#### Provided data:
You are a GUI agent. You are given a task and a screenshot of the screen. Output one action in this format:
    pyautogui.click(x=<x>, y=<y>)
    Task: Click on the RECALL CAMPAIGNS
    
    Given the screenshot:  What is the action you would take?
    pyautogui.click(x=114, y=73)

#### Work instructions:
From the line containing "Task: Click on the RECALL CAMPAIGNS" through the end of the material, print each line exactly as it appears.

#### Task output:
    Task: Click on the RECALL CAMPAIGNS
    
    Given the screenshot:  What is the action you would take?
    pyautogui.click(x=114, y=73)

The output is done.